J’assistais, au studio « Ma Ferme » de Sérignan, à une master class de Martha High, qui a fait carrière au côté du légendaire James Brown en tant que choriste. Plusieurs chanteurs et chanteuses, l’une après l’autre, ont interprété le même morceau, et Martha leur faisait un retour sur leur prestation. Je ne connaissais pas la chanson mais j’ai eu le temps de la mémoriser. Je me suis donc lancée moi aussi, mais je l’ai chantée différemment. Ne connaissant pas l’originale, je l’ai de fait arrangée à ma façon. À la fin de ma performance, j’ai vu que le visage de Martha était illuminé. Elle m’a lancé : « Woaw, you made it swing ! » (NDLR : « tu l’as fait swinguer ! »). Elle avait adoré ! Elle m’a même invitée à chanter avec elle lors d’une autre master class. Depuis, on est restées en contact.

Et puis vint le grand départ.
J’ai dû quitter Béziers, je devais m’émanciper de ma situation familiale qui était étouffante à ce moment-là. Aussi, la vie parisienne m’attirait bien sûr. Je suis partie un peu du jour au lendemain, j’ai trouvé un petit boulot, un petit appart’. Tous mes maux n’ont pas disparu mais je me sens bien à Paris. Et ce sont toutes ces belles rencontres qui me maintiennent en vie. Dans le bar de mon quartier, j’ai fait la connaissance de Sam, la chanteuse de Shaka Ponk, qui avait perdu son chat. On l’a cherché ensemble. Depuis, on est potes. Elle côtoie le batteur de Motorhead, elle lui a fait écou- ter une de mes démos. Il aurait été ému aux larmes… (rire gêné).
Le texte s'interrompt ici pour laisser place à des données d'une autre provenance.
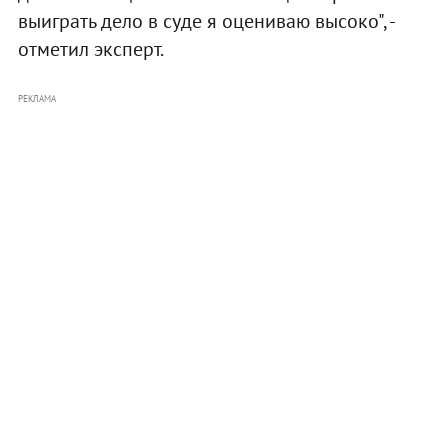
выиграть дело в суде я оцениваю высоко", -
отметил эксперт.
РЕКЛАМА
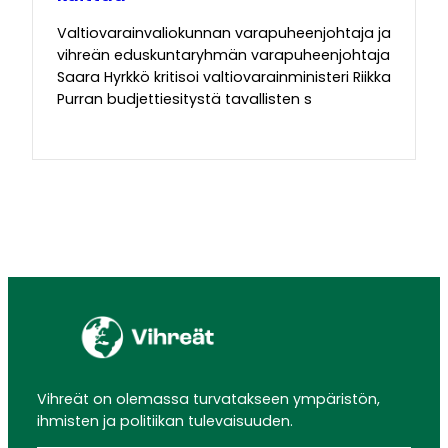
Valtiovarainvaliokunnan varapuheenjohtaja ja
vihreän eduskuntaryhmän varapuheenjohtaja
Saara Hyrkkö kritisoi valtiovarainministeri Riikka
Purran budjettiesitystä tavallisten s
Vihreät on olemassa turvatakseen ympäristön,
ihmisten ja politiikan tulevaisuuden.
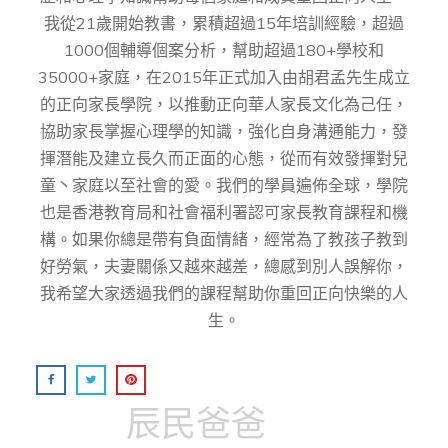
我從21歲開始教書，累積超過15年培訓經驗，超過
1000個輔導個案分析，幫助超過180+學校和
35000+家庭，在2015年正式加入由胡君孟先⽣成⽴
的正向家⻑學院，以推動正向華⼈家⻑⽂化為⼰任，
協助家⻑掌握⼼理學的知識，強化⾃身溝通能⼒，發
揮潛能及建⽴⻑久⽽正⾯的⼼態，從而有效發揮對兒
童丶家庭以至社會的愛。我們的學員遍佈全球，學院
也是香港教育局和社會福利署認可家長教育課程和機
構。如果你總是帶有負面情緒，經常為了教孩子教到
好勞氣，夫妻關係又越來越差，總感到別人誤解你，
我希望大家透過我們的課程幫助你重回正向快樂的人
生。
辰民爸爸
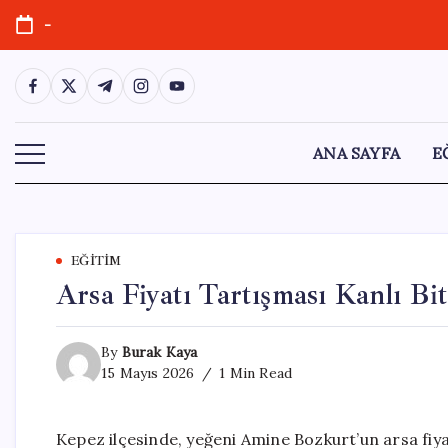
Skip
-
to
content
https://www.facebook.com/
https://twitter.com/
https://t.me/
https://www.instagram.com/
https://youtube.com/
ANA SAYFA
E
EĞITIM
Arsa Fiyatı Tartışması Kanlı Bi
By
Burak Kaya
15 Mayıs 2026
1 Min Read
Kepez ilçesinde, yeğeni Amine Bozkurt’un arsa fiy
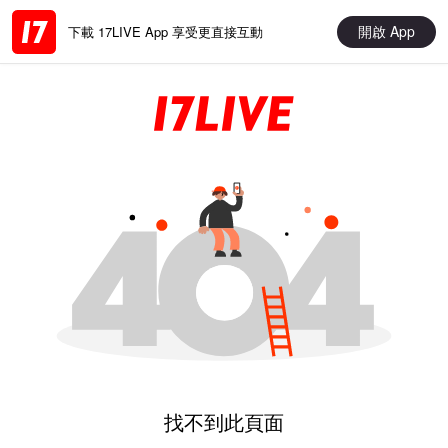
開啟 App
下載 17LIVE App 享受更直接互動
找不到此頁面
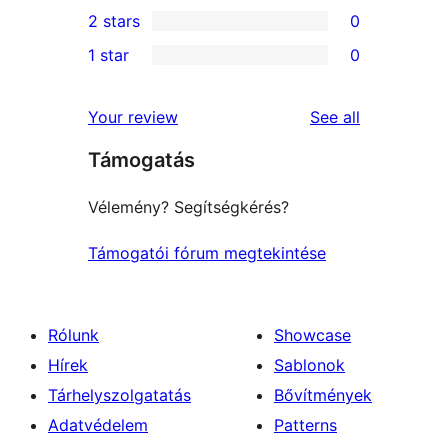
0
2 stars
0
review
star
3-
0
1 star
0
reviews
star
2-
0
reviews
star
1-
reviews
Your review
See all
reviews
star
Támogatás
reviews
Vélemény? Segítségkérés?
Támogatói fórum megtekintése
Rólunk
Showcase
Hírek
Sablonok
Tárhelyszolgatatás
Bővítmények
Adatvédelem
Patterns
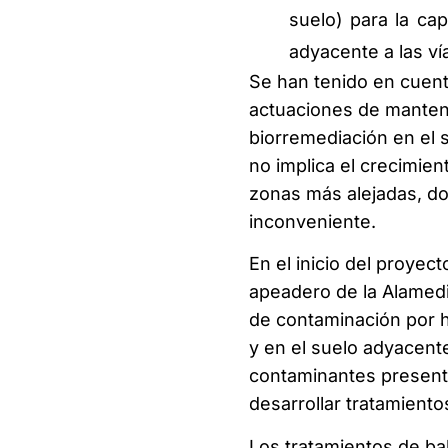
suelo) para la ca
adyacente a las ví
Se han tenido en cuent
actuaciones de manteni
biorremediación en el 
no implica el crecimien
zonas más alejadas, do
inconveniente.
En el inicio del proyec
apeadero de la Alamedi
de contaminación por hi
y en el suelo adyacente 
contaminantes present
desarrollar tratamiento
Los tratamientos de ba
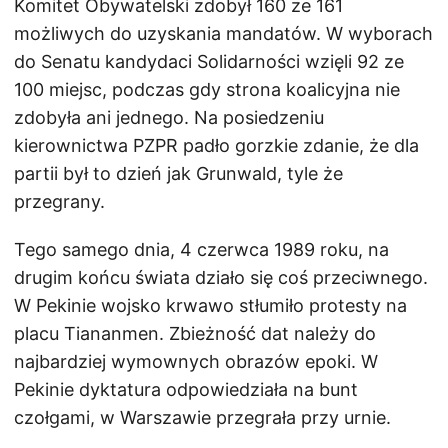
Komitet Obywatelski zdobył 160 ze 161
możliwych do uzyskania mandatów. W wyborach
do Senatu kandydaci Solidarności wzięli 92 ze
100 miejsc, podczas gdy strona koalicyjna nie
zdobyła ani jednego. Na posiedzeniu
kierownictwa PZPR padło gorzkie zdanie, że dla
partii był to dzień jak Grunwald, tyle że
przegrany.
Tego samego dnia, 4 czerwca 1989 roku, na
drugim końcu świata działo się coś przeciwnego.
W Pekinie wojsko krwawo stłumiło protesty na
placu Tiananmen. Zbieżność dat należy do
najbardziej wymownych obrazów epoki. W
Pekinie dyktatura odpowiedziała na bunt
czołgami, w Warszawie przegrała przy urnie.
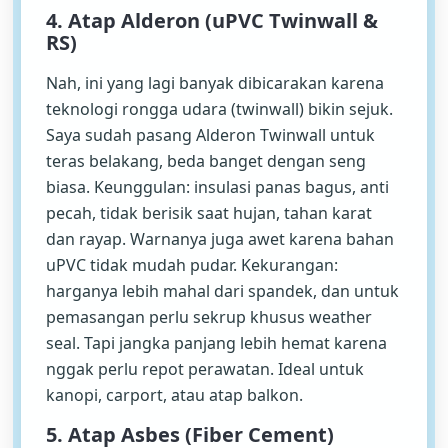
4. Atap Alderon (uPVC Twinwall &
RS)
Nah, ini yang lagi banyak dibicarakan karena
teknologi rongga udara (twinwall) bikin sejuk.
Saya sudah pasang Alderon Twinwall untuk
teras belakang, beda banget dengan seng
biasa. Keunggulan: insulasi panas bagus, anti
pecah, tidak berisik saat hujan, tahan karat
dan rayap. Warnanya juga awet karena bahan
uPVC tidak mudah pudar. Kekurangan:
harganya lebih mahal dari spandek, dan untuk
pemasangan perlu sekrup khusus weather
seal. Tapi jangka panjang lebih hemat karena
nggak perlu repot perawatan. Ideal untuk
kanopi, carport, atau atap balkon.
5. Atap Asbes (Fiber Cement)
Enfin, j’ai revu Mike Clinton qui m’a présenté à Yann Negrit. Ce dernier organise entre autres les « jams » au Louloute Club, repère d’artistes jazz, soul, funk… Après m’avoir entendue, il m’a proposé d’enregistrer mon premier disque et il me mettra à l’honneur lors de la soirée « jam » du 13 septembre au cours de laquelle je serai accompagnée par de supers musiciens, dont Mike à la basse. J’aurai le plaisir de chanter une composition ainsi qu’une dizaine de standards que je revisite sur des rythmiques country, jazz, reggae. Pour le chant, je m’inspire d’Aretha Franklin et d’Ella Fitzgerald. Tous ces gens ont de grandes histoires personnelles, une sensibilité dans laquelle je me reconnais. Ils ont tous apporté leur pierre à l’édifice.